▸ Exercise instructions
Where the line with "die Praxis überführt" appears below, start writing out lines exactly, and finish with the line with "Austausch zu bleiben", which is included; write out nothing else.

=====

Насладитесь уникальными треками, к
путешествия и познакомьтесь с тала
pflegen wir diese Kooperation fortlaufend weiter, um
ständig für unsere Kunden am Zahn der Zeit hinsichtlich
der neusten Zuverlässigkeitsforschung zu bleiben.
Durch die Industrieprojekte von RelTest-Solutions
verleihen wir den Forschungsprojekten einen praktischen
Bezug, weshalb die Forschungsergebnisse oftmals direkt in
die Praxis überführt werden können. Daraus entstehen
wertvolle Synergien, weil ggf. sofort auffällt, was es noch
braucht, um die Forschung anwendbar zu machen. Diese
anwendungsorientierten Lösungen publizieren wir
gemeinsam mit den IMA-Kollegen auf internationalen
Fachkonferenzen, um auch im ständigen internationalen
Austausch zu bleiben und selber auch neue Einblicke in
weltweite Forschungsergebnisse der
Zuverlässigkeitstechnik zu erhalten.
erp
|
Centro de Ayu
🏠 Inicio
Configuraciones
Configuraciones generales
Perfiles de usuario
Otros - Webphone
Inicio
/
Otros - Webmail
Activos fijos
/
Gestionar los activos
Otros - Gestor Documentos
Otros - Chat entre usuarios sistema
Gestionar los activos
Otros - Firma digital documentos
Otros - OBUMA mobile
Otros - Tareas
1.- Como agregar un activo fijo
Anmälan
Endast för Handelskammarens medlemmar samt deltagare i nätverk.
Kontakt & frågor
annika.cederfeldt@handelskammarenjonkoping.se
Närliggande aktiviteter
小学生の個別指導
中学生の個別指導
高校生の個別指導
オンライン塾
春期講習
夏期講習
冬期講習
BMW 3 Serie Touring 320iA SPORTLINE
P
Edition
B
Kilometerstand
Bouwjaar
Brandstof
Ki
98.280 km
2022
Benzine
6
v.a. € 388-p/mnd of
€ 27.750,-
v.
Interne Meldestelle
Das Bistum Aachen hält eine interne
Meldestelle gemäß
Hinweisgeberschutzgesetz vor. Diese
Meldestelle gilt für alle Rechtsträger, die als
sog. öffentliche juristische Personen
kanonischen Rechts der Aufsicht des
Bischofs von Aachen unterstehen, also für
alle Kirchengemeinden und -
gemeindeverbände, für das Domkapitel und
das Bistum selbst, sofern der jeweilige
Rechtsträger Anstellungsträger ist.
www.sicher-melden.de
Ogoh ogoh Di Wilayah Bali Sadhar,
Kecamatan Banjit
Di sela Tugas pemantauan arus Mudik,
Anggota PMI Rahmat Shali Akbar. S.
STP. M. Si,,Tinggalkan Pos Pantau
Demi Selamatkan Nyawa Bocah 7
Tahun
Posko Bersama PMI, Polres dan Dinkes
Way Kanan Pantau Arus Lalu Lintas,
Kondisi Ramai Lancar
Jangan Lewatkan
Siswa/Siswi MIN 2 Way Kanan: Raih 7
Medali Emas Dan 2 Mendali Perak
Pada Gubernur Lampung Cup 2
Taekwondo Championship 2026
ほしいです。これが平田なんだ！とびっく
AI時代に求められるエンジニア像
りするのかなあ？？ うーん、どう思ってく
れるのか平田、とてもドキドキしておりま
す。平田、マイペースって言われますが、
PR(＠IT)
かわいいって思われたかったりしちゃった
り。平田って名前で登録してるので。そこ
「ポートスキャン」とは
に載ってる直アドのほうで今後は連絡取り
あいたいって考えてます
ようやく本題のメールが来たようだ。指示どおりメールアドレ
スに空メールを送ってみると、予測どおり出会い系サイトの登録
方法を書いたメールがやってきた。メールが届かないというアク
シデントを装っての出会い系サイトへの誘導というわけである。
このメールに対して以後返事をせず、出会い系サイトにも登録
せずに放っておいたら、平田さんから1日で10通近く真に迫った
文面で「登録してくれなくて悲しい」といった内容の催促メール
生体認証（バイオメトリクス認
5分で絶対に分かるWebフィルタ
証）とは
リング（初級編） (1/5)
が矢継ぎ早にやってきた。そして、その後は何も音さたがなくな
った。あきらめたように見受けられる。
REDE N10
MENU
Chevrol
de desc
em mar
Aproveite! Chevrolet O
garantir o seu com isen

=====

▸ Solved exercise
die Praxis überführt werden können. Daraus entstehen
wertvolle Synergien, weil ggf. sofort auffällt, was es noch
braucht, um die Forschung anwendbar zu machen. Diese
anwendungsorientierten Lösungen publizieren wir
gemeinsam mit den IMA-Kollegen auf internationalen
Fachkonferenzen, um auch im ständigen internationalen
Austausch zu bleiben und selber auch neue Einblicke in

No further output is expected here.